Neonatal health in developing countries has only recently emerged as a public health priority. In the 1980s and 1990s, the “Child Survival Revolution” focused on interventions that showed the greatest potential to reduce mortality and morbidity among children under 5 years of age. The implementation of several child survival programs — including childhood immunizations, antibiotics to treat pneumonia, oral rehydration fluids to control diarrheal disease,and nutrition monitoring and intervention — led to steady decreases in child mortality in many countries. Since parallel improvements in neonatal survival were small, many in the public health community then believed that neonatal interventions could only be effective in countries with better and easily accessible health care facilities. Thus, as under-five mortality decreased overall, neonatal deaths made up an increasing share of under-five mortality.

It wasn't until after the year 2000 that the potential for significantly reducing neonatal mortality in resource-poor areas of the world through the use of simple approaches for recognizing, preventing, and treating neonatal problems at the community level became increasingly apparent. This was due in large part to the publication of a study in 1999 by Dr. Abhay Bang and colleagues in Gadchiroli, India at SEARCH (the Society for Education, Action, and Research in Community Health), which demonstrated a 62% decline in neonatal mortality rate in rural communities using a “home-based neonatal care” approach.1 In 2001, another publication based on the same study described the burden of morbidity among neonates in this rural setting and estimated their unmet need for health care in the preintervention period.2 The interventions that worked so well in these remote villages with limited access to formal health care included training local women as village health workers to provide antenatal education visits, to assist traditional midwives at delivery by assuming care of the newborn, and to follow-up the mother and newborn with visits during the neonatal period.

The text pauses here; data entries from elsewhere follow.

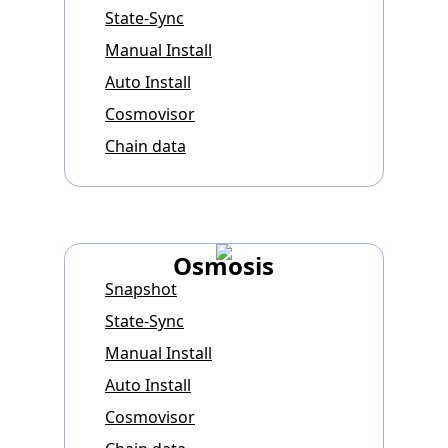
State-Sync
Manual Install
Auto Install
Cosmovisor
Chain data
Osmosis
Snapshot
State-Sync
Manual Install
Auto Install
Cosmovisor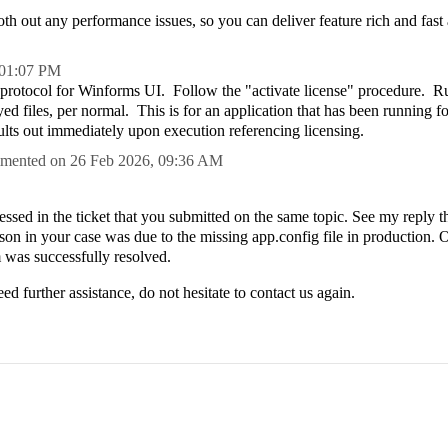
h out any performance issues, so you can deliver feature rich and fast 
01:07 PM
g protocol for Winforms UI. Follow the "activate license" procedure. 
yed files, per normal. This is for an application that has been running fo
ults out immediately upon execution referencing licensing.
mented on
26 Feb 2026,
09:36 AM
ssed in the ticket that you submitted on the same topic. See my reply t
ason in your case was due to the missing app.config file in production. 
m was successfully resolved.
ed further assistance, do not hesitate to contact us again.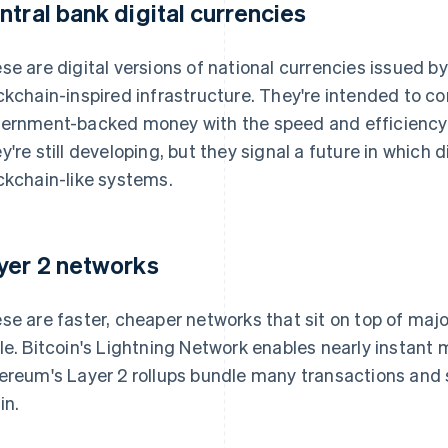
ntral bank digital currencies
se are digital versions of national currencies issued by
ckchain-inspired infrastructure. They're intended to com
ernment-backed money with the speed and efficienc
y're still developing, but they signal a future in which 
ckchain-like systems.
yer 2 networks
se are faster, cheaper networks that sit on top of maj
le. Bitcoin's Lightning Network enables nearly instant 
ereum's Layer 2 rollups bundle many transactions and 
in.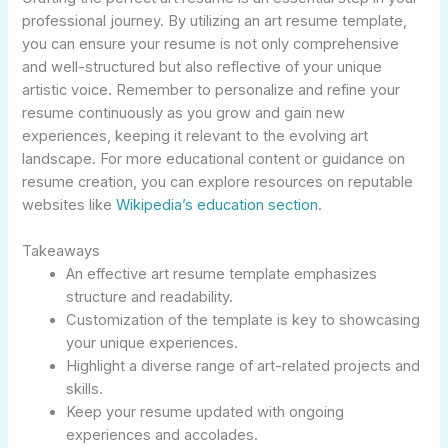
professional journey. By utilizing an art resume template,
you can ensure your resume is not only comprehensive
and well-structured but also reflective of your unique
artistic voice. Remember to personalize and refine your
resume continuously as you grow and gain new
experiences, keeping it relevant to the evolving art
landscape. For more educational content or guidance on
resume creation, you can explore resources on reputable
websites like
Wikipedia’s education section
.
Takeaways
An effective art resume template emphasizes
structure and readability.
Customization of the template is key to showcasing
your unique experiences.
Highlight a diverse range of art-related projects and
skills.
Keep your resume updated with ongoing
experiences and accolades.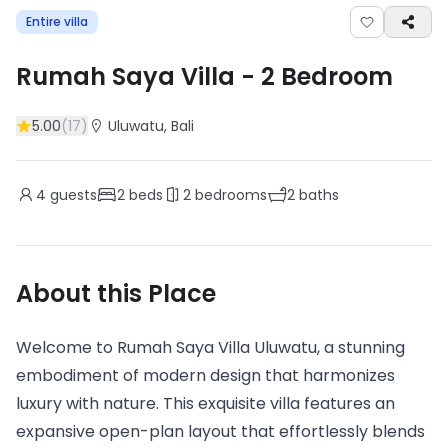
Entire villa
Rumah Saya Villa
-
2
Bedroom
5.00
(
17
)
Uluwatu
, Bali
4
guests
2
beds
2
bedrooms
2
baths
About this Place
Welcome to Rumah Saya Villa Uluwatu, a stunning
embodiment of modern design that harmonizes
luxury with nature. This exquisite villa features an
expansive open-plan layout that effortlessly blends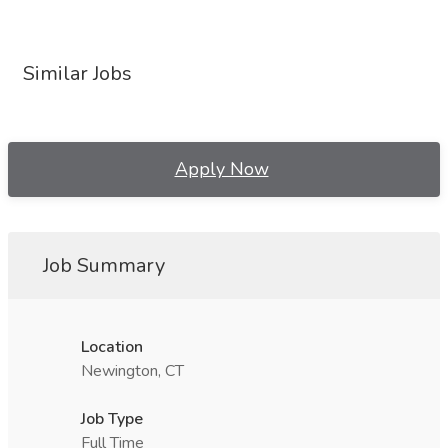
Similar Jobs
Apply Now
Job Summary
Location
Newington, CT
Job Type
Full Time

The village health workers were also trained in how to manage birth asphyxia and low birth weight neonates at home, and how to recognize and treat neonatal sepsis. Along with these low-cost technical interventions, the approach succeeded because of the less tangible but equally important long-term relationship of the study team with the communities in solving their health-care problems.

Since the publication of the original study, SEARCH continues to implement and monitor neonatal interventions in the study site. The study team has worked in 39 intervention villages and 47 control villages for more than a decade, effectively turning the community into a neonatology “laboratory,” and providing a longer horizon to judge the effectiveness of the home-based neonatal care approach. The project also provides population-based information not previously available on neonates born in homes and critical insights into why the interventions work. Finally, they provide useful guidance to investigators, program managers and policy makers in how to implement essential newborn care at the community level.

Long-term community-based studies provide a rare opportunity to study the health of populations and to develop new health care interventions. Dr. Bang and his colleagues had the foresight to establish such a community-based study site, making the findings reported on in this supplement possible.

The studies in the following pages cover an intriguing range of issues. The authors provide a detailed background of the study setting, including the methods of data collection, the home-based interventions introduced, and the baseline situation to introduce readers unfamiliar with the originally published papers. They then present new analyses and data available from the study site since 1999, including important information on the cause of death among neonates in the study site and their relationship to underlying morbidities; how various combinations of morbidity affect the risk of death as a guide to intervention strategies; new details on the effectiveness of home-based treatment of neonatal sepsis and other neonatal problems; comparisons of different approaches to neonatal resuscitation in home deliveries; management of low birth weight and preterm neonates in the home; and the long-term impact of the interventions in the study site. A summary provides a quick overview of the supplement, conclusions drawn from the findings, and implications for providing care of the newborn in other resource-poor settings.

The hope of significantly reducing neonatal deaths in developing countries has spurred new research efforts, advocacy and development of new health programs that integrate neonatal interventions into existing maternal and child health care programs — both in homes and within health care systems. It is hoped that the studies published in this supplement will help accelerate more effective newborn care throughout the developing world.